The first moment occurred during Holy Week of 2011 when my fellow novice classmates and I began working at Calvary Hospital in the Bronx. Calvary is a unique place of great care and compassion for people, many of whom are in their final stages of life. We fed those who could no longer feed themselves. We bathed those whose bodies had been ravaged with cancer. And throughout this entire time God gave us the grace to accompany these men and women during their most vulnerable time of life. Grace-filled!
The second moment of grace occurred when I had the opportunity to accompany a group of students from Loyola University Chicago on a service immersion experience to rural West Virginia. Immersion experiences are at the root of my vocation and being able to share this type of experience with students is privileged. Through an experience like this, the students began to fall in love with a real understanding of what Jesuits mean when we say "men and women for and with others." Grace-filled!

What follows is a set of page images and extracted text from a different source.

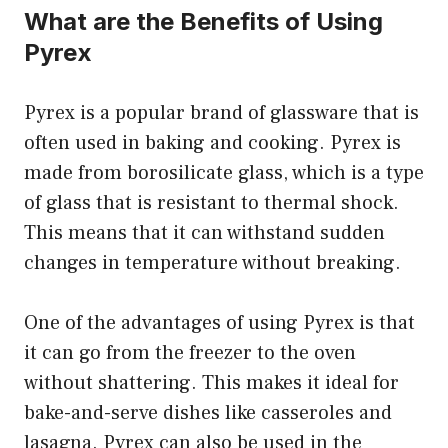
What are the Benefits of Using
Pyrex
Pyrex is a popular brand of glassware that is
often used in baking and cooking. Pyrex is
made from borosilicate glass, which is a type
of glass that is resistant to thermal shock.
This means that it can withstand sudden
changes in temperature without breaking.
One of the advantages of using Pyrex is that
it can go from the freezer to the oven
without shattering. This makes it ideal for
bake-and-serve dishes like casseroles and
lasagna. Pyrex can also be used in the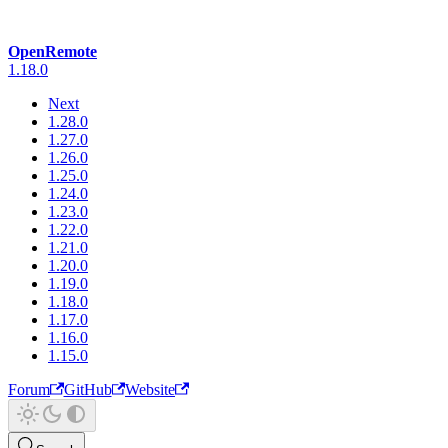
OpenRemote
1.18.0
Next
1.28.0
1.27.0
1.26.0
1.25.0
1.24.0
1.23.0
1.22.0
1.21.0
1.20.0
1.19.0
1.18.0
1.17.0
1.16.0
1.15.0
Forum
GitHub
Website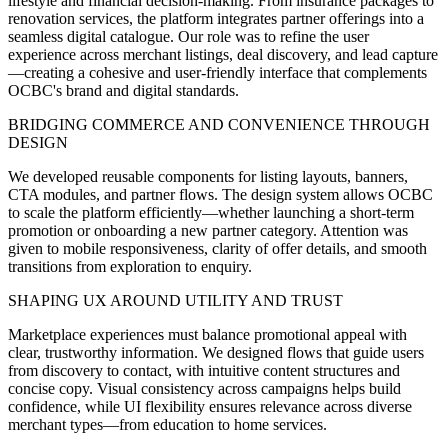
lifestyle and financial decision-making. From insurance packages to
renovation services, the platform integrates partner offerings into a
seamless digital catalogue. Our role was to refine the user
experience across merchant listings, deal discovery, and lead capture
—creating a cohesive and user-friendly interface that complements
OCBC's brand and digital standards.
BRIDGING COMMERCE AND CONVENIENCE THROUGH
DESIGN
We developed reusable components for listing layouts, banners,
CTA modules, and partner flows. The design system allows OCBC
to scale the platform efficiently—whether launching a short-term
promotion or onboarding a new partner category. Attention was
given to mobile responsiveness, clarity of offer details, and smooth
transitions from exploration to enquiry.
SHAPING UX AROUND UTILITY AND TRUST
Marketplace experiences must balance promotional appeal with
clear, trustworthy information. We designed flows that guide users
from discovery to contact, with intuitive content structures and
concise copy. Visual consistency across campaigns helps build
confidence, while UI flexibility ensures relevance across diverse
merchant types—from education to home services.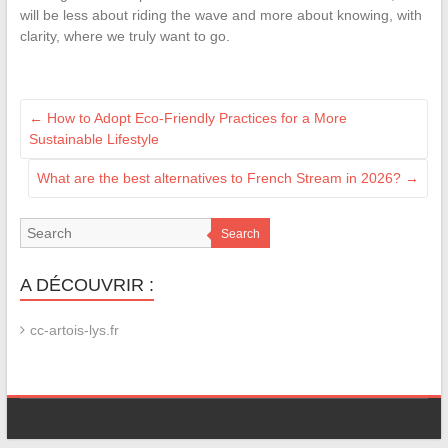
will be less about riding the wave and more about knowing, with
clarity, where we truly want to go.
←
How to Adopt Eco-Friendly Practices for a More
Sustainable Lifestyle
What are the best alternatives to French Stream in 2026?
→
Search
A DÉCOUVRIR :
cc-artois-lys.fr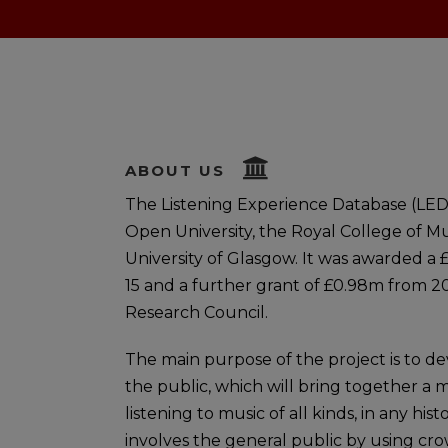
ABOUT US
The Listening Experience Database (LED)
Open University, the Royal College of Mu
University of Glasgow. It was awarded a 
15 and a further grant of £0.98m from 2
Research Council.
The main purpose of the project is to de
the public, which will bring together a 
listening to music of all kinds, in any hi
involves the general public by using cr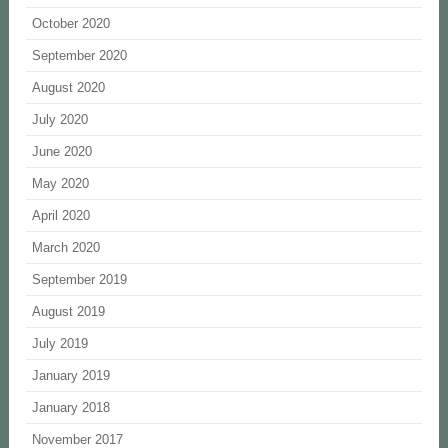
October 2020
September 2020
August 2020
July 2020
June 2020
May 2020
April 2020
March 2020
September 2019
August 2019
July 2019
January 2019
January 2018
November 2017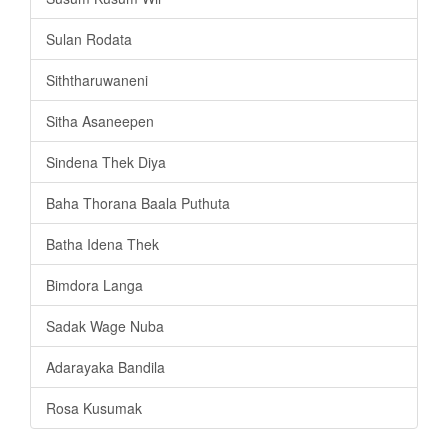
Sulan Rodata
Siththaruwaneni
Sitha Asaneepen
Sindena Thek Diya
Baha Thorana Baala Puthuta
Batha Idena Thek
Bimdora Langa
Sadak Wage Nuba
Adarayaka Bandila
Rosa Kusumak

The third moment occurred when I accompanied someone through the Spiritual Exercises in everyday life. As anyone will tell you, the true director of the Spiritual Exercises is God; but through our weekly meetings, I came firsthand to see how God was working in this retreatant's life and how the retreatant became more and more aware of God. Grace-filled!
This fall as I commence the next stage of my Jesuit formation called regency, I'll be working at Saint Peter's University. I begin with great excitement and joy to know that accompanying students on retreats, service projects and in everyday moments will all serve as opportunities to encounter God.
Fr. Nacciarone serves the people of God in pastoral ministry on Staten Island, New York.
As I celebrate 65 years as a Jesuit and 51 years as a priest, I reflect back in gratitude on what this vocation has meant to me. I cannot conceive of a calling that would allow me to teach in a high school in Buffalo, study chemistry at MIT, spend a year in Austria working with American soldiers, spending 40 years in three African countries teaching at universities, colleges of education, major seminaries and promoting vocations among young Africans, as well as visiting the homes of the poor in shanty compounds and rural villages.
Where else could I have been equally happy working among the affluent on the Upper East Side of Manhattan at St. Ignatius Loyola Parish as well as among the poor in Mariner's Harbor on Staten Island, where the parish is made up of Africans, African-Americans, European Americans and Hispanics of various backgrounds, all sharing the difficult life of the working poor? All of this is combined with life in community with my fellow Jesuits from many nations.
Every morning in my prayer, I can only be grateful for such a life. What is there not to be happy with? The Lord has blessed me with this vocation, and I only pray that I may live it well for the remaining years of my life, serving His people who reveal to me the riches of His person in the many men and women who have enriched my life.